Reeves who has also made history as the first woman in the Chancellor role to deliver a budget had made a historic speech, saying she also paved the way for higher borrowing for long-term investment to accelerate an economy hit by the 2007-09 global financial crisis, Brexit, COVID and inflating energy prices.
Reacting to Reeves’ opening remarks, The Guardian newspaper’s senior political editor said the Chancellor had emphasised the big political challenge at the centre of her budget: “Making people feel they are better off, and with better public services.”
Consequently, the former Chancellor Kwasi Kwarteng, who was dismissed in 2022 by then-Prime Minister, Liz Truss after his own mini-budget threw the UK into market and political turmoil, has reacted to Reeves decision in a column on iNews, saying that the situation Reeves inherited was structurally difficult.

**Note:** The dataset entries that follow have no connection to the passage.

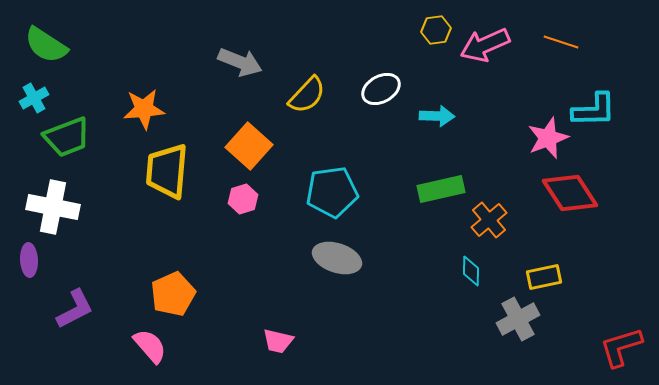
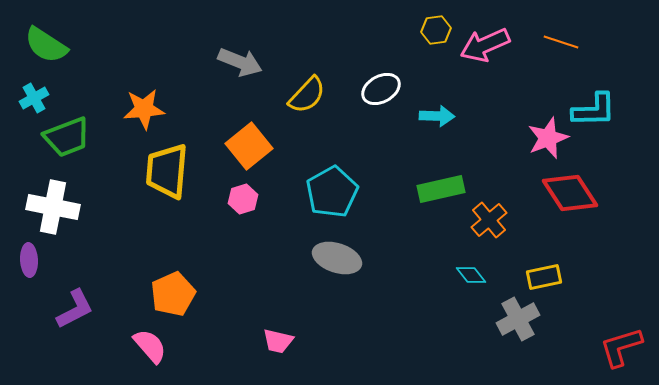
orange square: rotated 9 degrees clockwise
cyan pentagon: rotated 21 degrees counterclockwise
cyan diamond: moved 4 px down; rotated 40 degrees counterclockwise
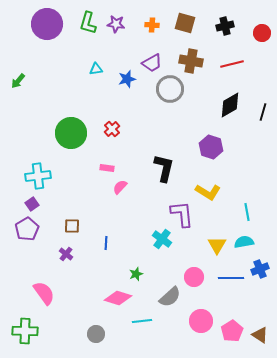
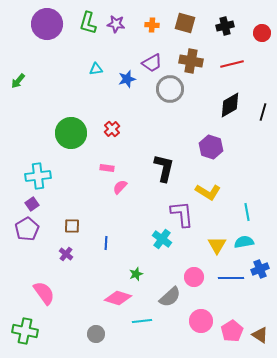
green cross at (25, 331): rotated 10 degrees clockwise
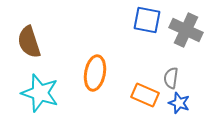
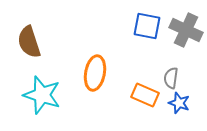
blue square: moved 6 px down
cyan star: moved 2 px right, 2 px down
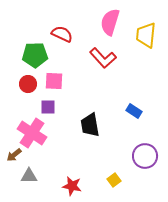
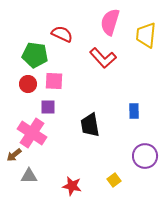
green pentagon: rotated 10 degrees clockwise
blue rectangle: rotated 56 degrees clockwise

“Conservatives, like myself, should be honest. The highest tax take since the 1940s occurred under the Conservative government in 2019 under Boris Johnson,” he had said.

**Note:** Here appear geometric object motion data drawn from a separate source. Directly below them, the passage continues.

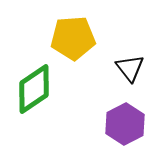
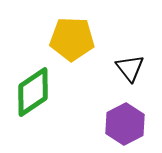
yellow pentagon: moved 1 px left, 1 px down; rotated 6 degrees clockwise
green diamond: moved 1 px left, 3 px down
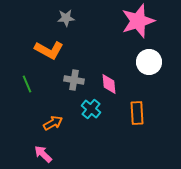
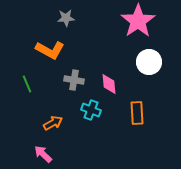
pink star: rotated 16 degrees counterclockwise
orange L-shape: moved 1 px right
cyan cross: moved 1 px down; rotated 18 degrees counterclockwise
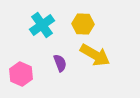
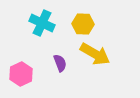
cyan cross: moved 2 px up; rotated 30 degrees counterclockwise
yellow arrow: moved 1 px up
pink hexagon: rotated 10 degrees clockwise
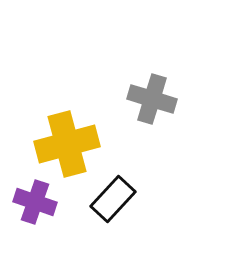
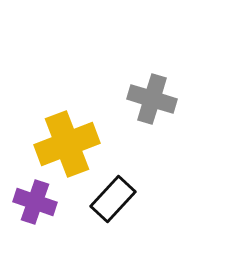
yellow cross: rotated 6 degrees counterclockwise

The budget had come as no surprise and most of what Reeves outlined was expected, according to The Spectator. The paper however, said that the tax increase did not mean that the budget “won’t make today’s fiscal event any less memorable – or painful,” it wrote, warning Labour’s policies that it would “crush growth.”
Variety had written on how the budget might affect the entertainment industry, saying that the film and TV industry had welcomed “an increase in the tax incentive for (visual effects) spend” but for the grassroots music venues, they would now have to deal with “a huge reduction in the amount of tax relief they enjoy.”